The headstones in the newer part of the cemetery were some of the most beautiful I have ever seen.  They were of polished black marble with gold lettering and many had photographs of the deceased person.  In addition to the vital statistics, there was information about the person's life, occupation, and family.  Judy told us that they were very expensive, but the whole extended family contributes to them.  The grave itself is maintained by all the family members on a rotating basis.  She said, "The dead are still with us, so we visit and honor them as if they were still alive."

The photo above shows the headstone of the man who designed the Torres Strait flag shown in the center.  The top green band represents Papua New Guinea, the bottom green band is for Australia.  The blue center band is the strait between them.  The star represents the five islander groups and the black bands are the people themselves.  The arched white design is a stylized depiction of the "dhari" or feathered headdress worn by traditional dancers.  

From the cemetery, Judy and Liz took us to the highest point on the island,  the Green Hill Fort, built from 1891-1893 in response to a perceived threat of a Russian invasion.  
It was decommissioned, then later brought back into service in WWII.  Thursday Island was never bombed by the Japanese and it is thought that the Japanese left it unharmed out of honor for the spirits of the dead pearl divers buried there.  The neighboring Horn Island was extensively  bombed.


This is the township of Thursday Island from the Green Hill Fort.

Even Judy remarked that the color of the water was particularly beautiful today.  That's our ship just below the horizon.

Liz and Judy continued to drive us around the island, pointing out the various boarding schools, government buildings, small stores and housing areas.  We found out that Judy (on the right) is the superintendent of all the 17 schools in the Torres Strait.  We were flabbergasted that she chose to spend her day off driving strangers around as an act of hospitality.  We finally got her to accept some money from us as a contribution to the schools.  The kindness of strangers...

The townspeople had set up a few booths in the park with locally produced art and craft works for sale.  They put up a tent with chairs and entertained with traditional dancing by some of their young people. 
  
 The mothers and grandmothers played drums and sang as accompaniment.

  A week before we landed on TI, I told David that I had never been in a helicopter and he said this would be one of the best places to experience that thrill, so I signed up for the excursion.  The pilot was a lovely young man named Jake.  I got to sit in the co-pilot seat.  He gave us a thorough commentary during the entire flight.  We looked for turtles, sharks or crocodiles, but didn't see any.  The following photos are just a few of those that I took on this thrilling ride.

The point of land coming from the left of the photo is Cape York Peninsula--the tippety-top of Australia.

We looked for wildlife in this area, but the pilot reminded us that the helicopter spooked them.

 Although the advent of plastic buttons severely curtailed the pearl shell industry, there is still some in operation today.  The structures in the water suspend the pearl beds.

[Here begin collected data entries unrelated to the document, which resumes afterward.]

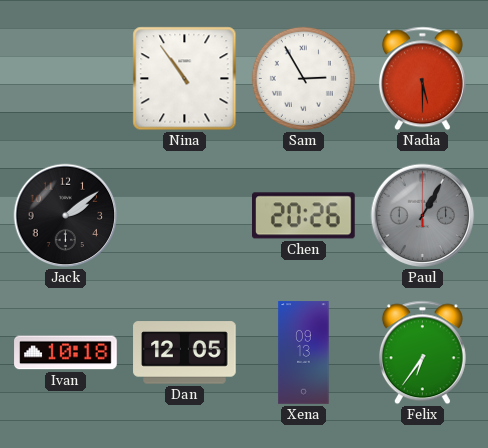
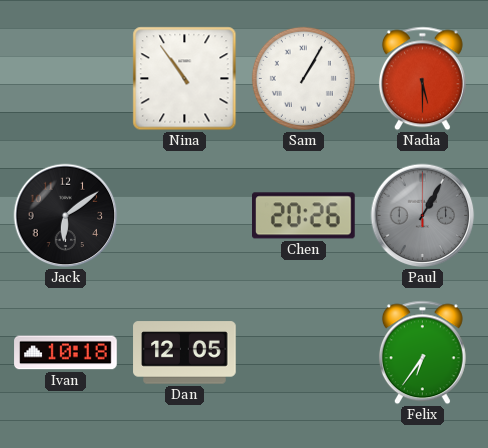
Sam: 2:55 -> 1:05
Jack: 2:09 -> 6:09
Xena: 09:13 -> none
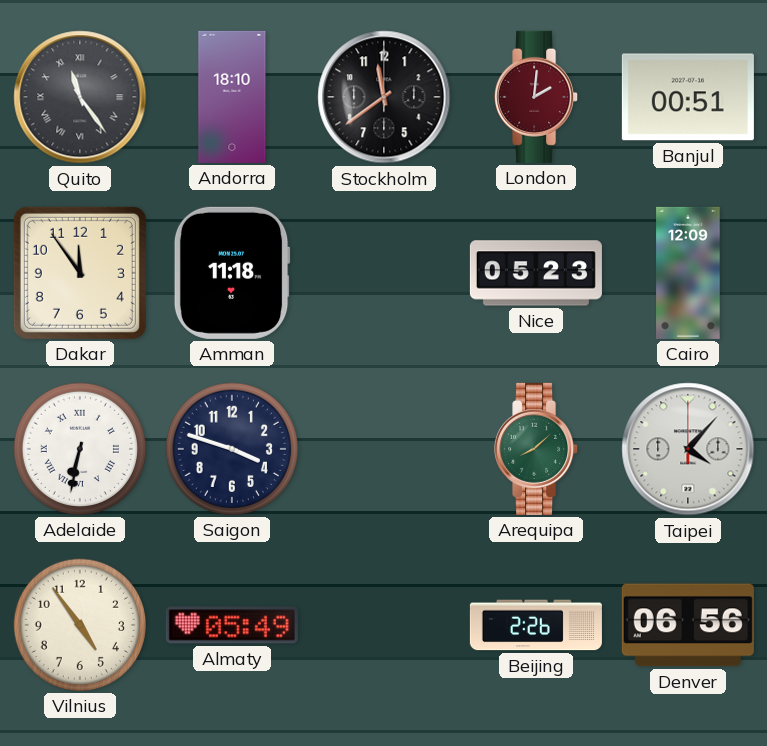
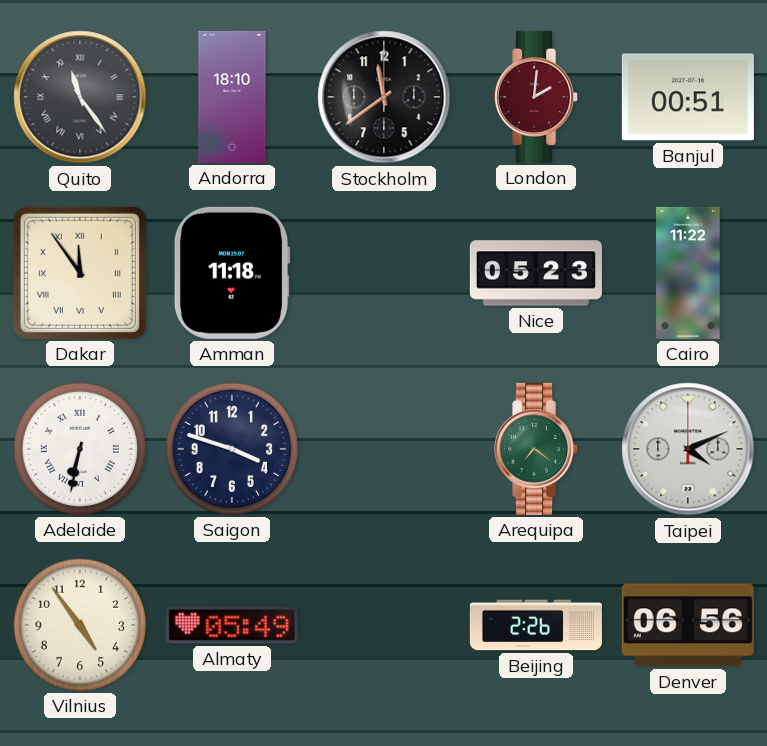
Dakar numerals: Arabic -> Roman
Cairo: 12:09 -> 11:22
Arequipa: 8:08 -> 7:21
Taipei: 4:07 -> 4:11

It was fun to see our ship and it's tender from the air.

Thursday Island

Back on the ship and heading west, we passed Booby Island, the last of the Torres Strait islands.  It was so named because European explorers, including Captain Cook, noted seeing Boobie birds.  In the 19th century, so many ships were lost in the area, they began to stock the island with provisions for shipwrecked sailors.  It is also known for the Indigenous rock art and graffiti in shoreline caves.  

Now we have two days at sea to reach our last Australian port, Darwin.